Defined Terms Checker
Click Defined Terms in Quick Actions. The AI scans the contract and reports on every capitalised defined term:

OK — term is defined and used
Unused — defined but never used in operative provisions
? Undefined — used with capitalisation but no definition found
Inconsistent — defined differently in multiple places

Results appear directly in the chat window. This catches drafting errors that are easy to miss in long contracts — undefined terms, orphaned definitions, and inconsistent usage.
Checklists & CP Tracker
Track Conditions Precedent & Deliverables
Click the button in the workspace sidebar to open the Checklists panel. Each project can have multiple checklists — one for CPs to financial close, one for post-closing deliverables, one for regulatory approvals, etc.

Manual creation:Click + New Checklist, name it, then add items one by one. Each item can have a responsible party and due date.

AI extraction:Click Extract from Doc and select a document (e.g. the facility agreement or CP schedule). The AI reads the document and extracts all conditions precedent, deliverables, and compliance items into a structured checklist automatically. Items are categorised as documentary, corporate, financial, regulatory, insurance, or other.

Status tracking:Each item can be marked as Pending → In Progress → Done → ⏭ Waived. A progress bar shows completion percentage per checklist.
Version Timeline
Track Document Versions
When a contract goes through multiple negotiation rounds, link the versions together. Click Versions in the document viewer header to see and manage the version chain.

• Select another document from the same project to link as a version
• Label each version (e.g. v1, Counterparty Draft 2, Final Agreed)
• Click any version in the chain to jump to that document
• Combine with ⇄ Compare to diff any two versions and see exactly what changed between negotiation rounds
Cross-Project Search
Use the search bar in the top tab bar to search across all projects at once. Type any keyword — clause language, party name, legal concept — and get results from every project in your workspace.
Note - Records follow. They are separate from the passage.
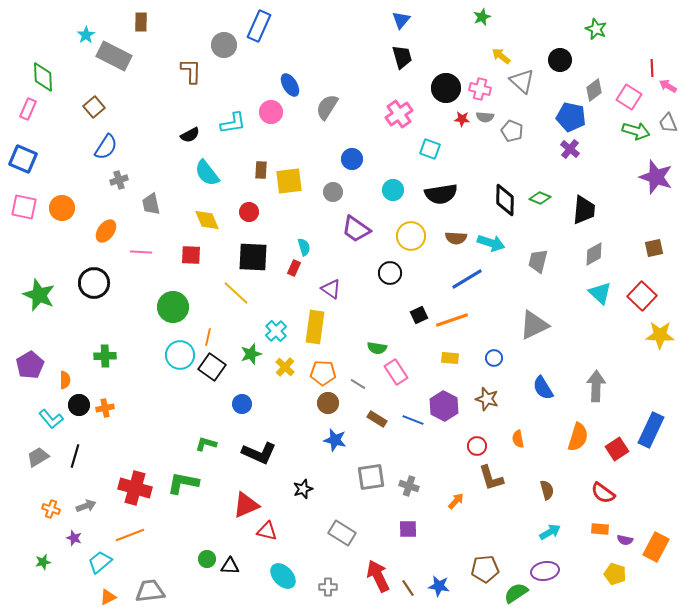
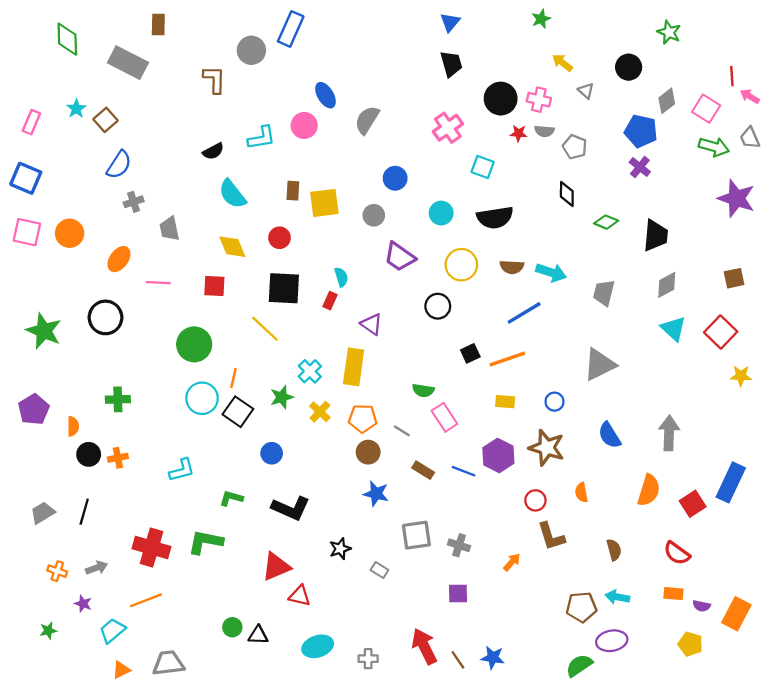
cyan star: (86, 35) -> (76, 109), moved
green diamond: (43, 77) -> (67, 39), moved
gray triangle: (522, 81) -> (586, 91), size x0.6
black diamond: (505, 200) -> (567, 194), moved, size x0.7
yellow star: (660, 335) -> (741, 376), size x0.7
brown star: (487, 399) -> (547, 448), size x1.4
cyan L-shape: (51, 419) -> (182, 470), moved, turned -65
cyan arrow: (550, 532) -> (617, 597), turned -140
gray rectangle: (342, 533) -> (379, 570), moved, size x0.6
brown pentagon: (485, 569) -> (581, 607), moved
cyan ellipse: (283, 576) -> (318, 646), turned -64

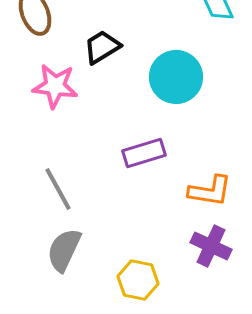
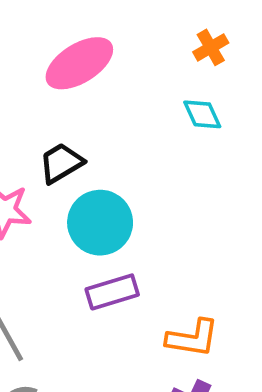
cyan circle: (176, 77) -> (100, 223), moved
Results show the document name, project name, and a snippet of matching text. Click a result to jump straight to that document, even if it's in a different project. Use this to find "how did we handle force majeure in the Morocco deal?" or "which contracts mention LIBOR replacement?"
Tip:The Clause Playbook is the most impactful tool to set up first. Start with 5–10 clause types you negotiate most often (Force Majeure, Limitation of Liability, Termination for Convenience, Change in Law, Material Adverse Effect, Assignment, Governing Law). Even a few sentences per clause will significantly improve the AI's redlining and review advice.
Tips for Best Results
Be specific in questions
"Summarise risk allocation in the Force Majeure clause of the EPC Contract" gets a far better answer than "what about force majeure?". The more precise the question, the more precise the RAG retrieval.
Keep subjects focused
One legal or commercial topic per subject. Don't mix "Security Package" and "Payment Mechanism" in the same thread. Tight context = precise answers and cleaner records.
Fill in Project Context
Click Project Context and add deal size, governing law, key commercial terms, your client's position. This is sent to the AI on every message and makes every answer more relevant.
Upload documents early
The more documents in the library, the richer the Case Brief and RAG retrieval. Upload everything upfront — contracts, term sheets, emails, meeting transcripts — before starting substantive analysis.
Profile name matters for redlining
Set your name in Settings → My Profile. This name appears as the author on all exported redlined Word documents — important for sending to counterparties.
Workspace Root = her backup
Set the Workspace Root in Settings to a shared network path or her machine. Every upload — documents, videos, exports, redlines — gets copied there automatically in organised folders.
AI usage:The app uses your Claude Max subscription — unlimited usage, no per-token billing. Run as many analyses, redlines, and briefs as you need.